Name | Identifier | Type of the task | Metrics | License | Download | HB score |
---|---|---|---|---|---|---|
Choice of Plausible Alternatives for Russian language | PARus | Binary Classification | Accuracy | MIT License | 0.982 |
Choice of Plausible Alternatives for Russian language (PARus) evaluation provides researchers with a tool for assessing progress in open-domain commonsense causal reasoning. Each question in PARus is composed of a premise and two alternatives, where the task is to select the alternative that more plausibly has a causal relation with the premise. The correct alternative is randomized so that the expected performance of randomly guessing is 50%.
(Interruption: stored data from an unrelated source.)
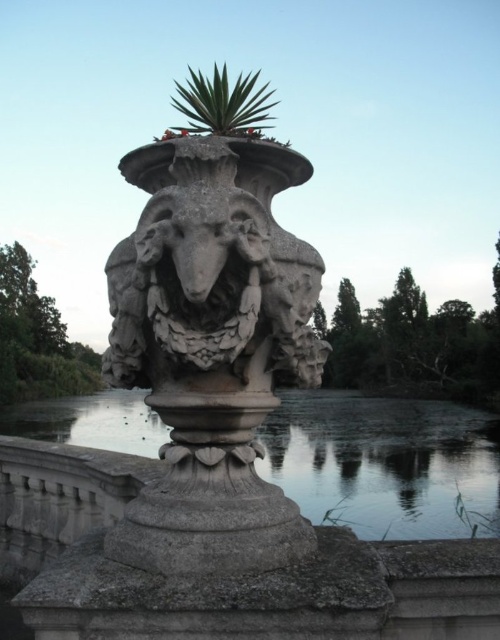 Can you confirm if transparent water at base center is shorter than green leafy plant at center?

Incorrect, transparent water at base center's height does not fall short of green leafy plant at center's.

Can you confirm if transparent water at base center is bigger than green leafy plant at center?

Indeed, transparent water at base center has a larger size compared to green leafy plant at center.

Where is `transparent water at base center`? The image size is (500, 640). transparent water at base center is located at coordinates (382, 461).

Consider the image. Who is positioned more to the right, green leafy plant at top or green leafy plant at center?

green leafy plant at center

Can you confirm if green leafy plant at top is bigger than green leafy plant at center?

Yes.

The image size is (500, 640). What do you see at coordinates (222, 104) in the screenshot?
I see `green leafy plant at top` at bounding box center [222, 104].

The image size is (500, 640). Find the location of `green leafy plant at top`. green leafy plant at top is located at coordinates (222, 104).

Can you confirm if transparent water at base center is thinner than green leafy plant at top?

No, transparent water at base center is not thinner than green leafy plant at top.

This screenshot has width=500, height=640. Find the location of `transparent water at base center`. transparent water at base center is located at coordinates (382, 461). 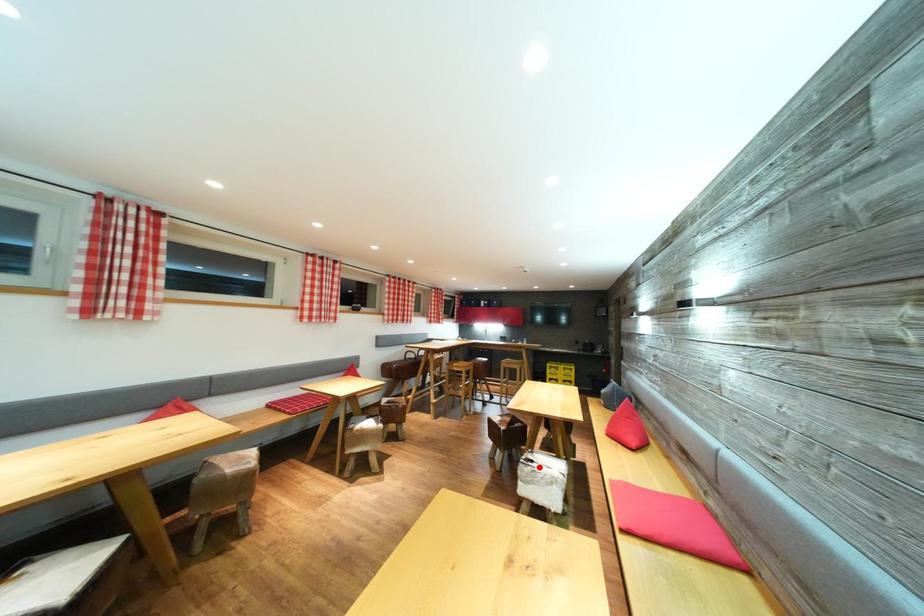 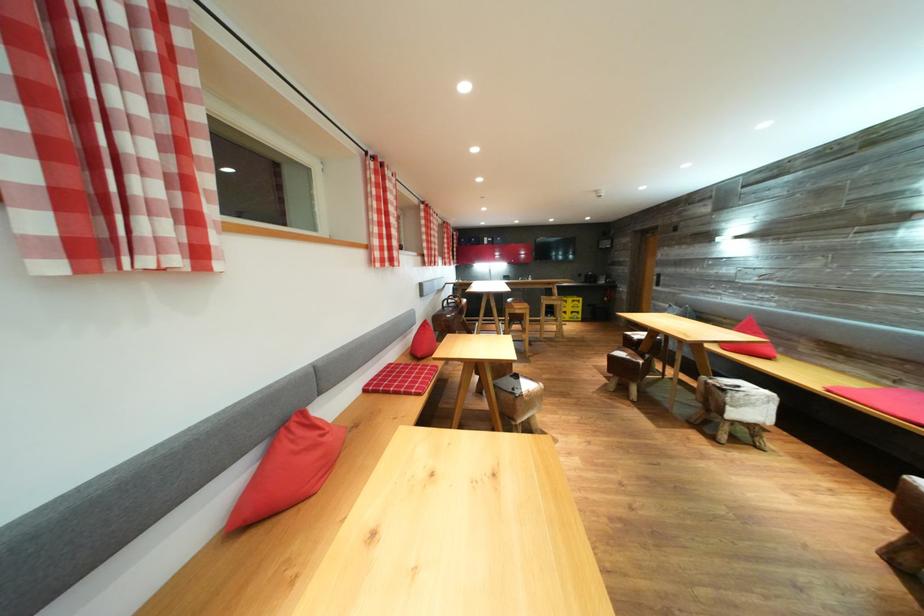 Question: I am providing you with two images of the same scene from different viewpoints. Image1 has a red point marked. In image2, the corresponding 3D location appears at what relative position? Reply with the corresponding letter.

Choices:
 (A) Closer
 (B) Farther

Answer: (B)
Evaluation of commonsense causal reasoning
Sentence Pair Classification: suitable - not suitable
{
"premise": "Гости вечеринки прятались за диваном.",
"choice1": "Это была вечеринка-сюрприз.",
"choice2":"Это был день рождения.",
"question": "cause",
"label": 0,
"idx": 4
}
All text examples were collected from open news sources and literary magazines, then manually reviewed and supplemented by a human assessment on Yandex.Toloka
Please, be carefull! PArsed RUssian Sentences is the dataset for morphological and syntactic annotation, which is not a part of Russian SuperGLUE.
English COPA - Accuracy 94.8%
See also: SemEval 2012 Task 7 COPA was used a shared task (Task 7) in the 6th International Workshop on Semantic Evaluation (SemEval 2012). The winning system was created by Travis Goodwin, Bryan Rink, Kirk Roberts, and Sanda M. Harabagiu from the University of Texas at Dallas, Human Language Technology Research Institute. Details about this shared task and the performance of competing systems are provided in the following paper:
Gordon, A., Kozareva, Z., and Roemmele, M. (2012) SemEval-2012 Task 7: Choice of Plausible Alternatives: An Evaluation of Commonsense Causal Reasoning. Proceedings of the 6th International Workshop on Semantic Evaluation (SemEval 2012), June 7-8, 2012, Montreal, Canada.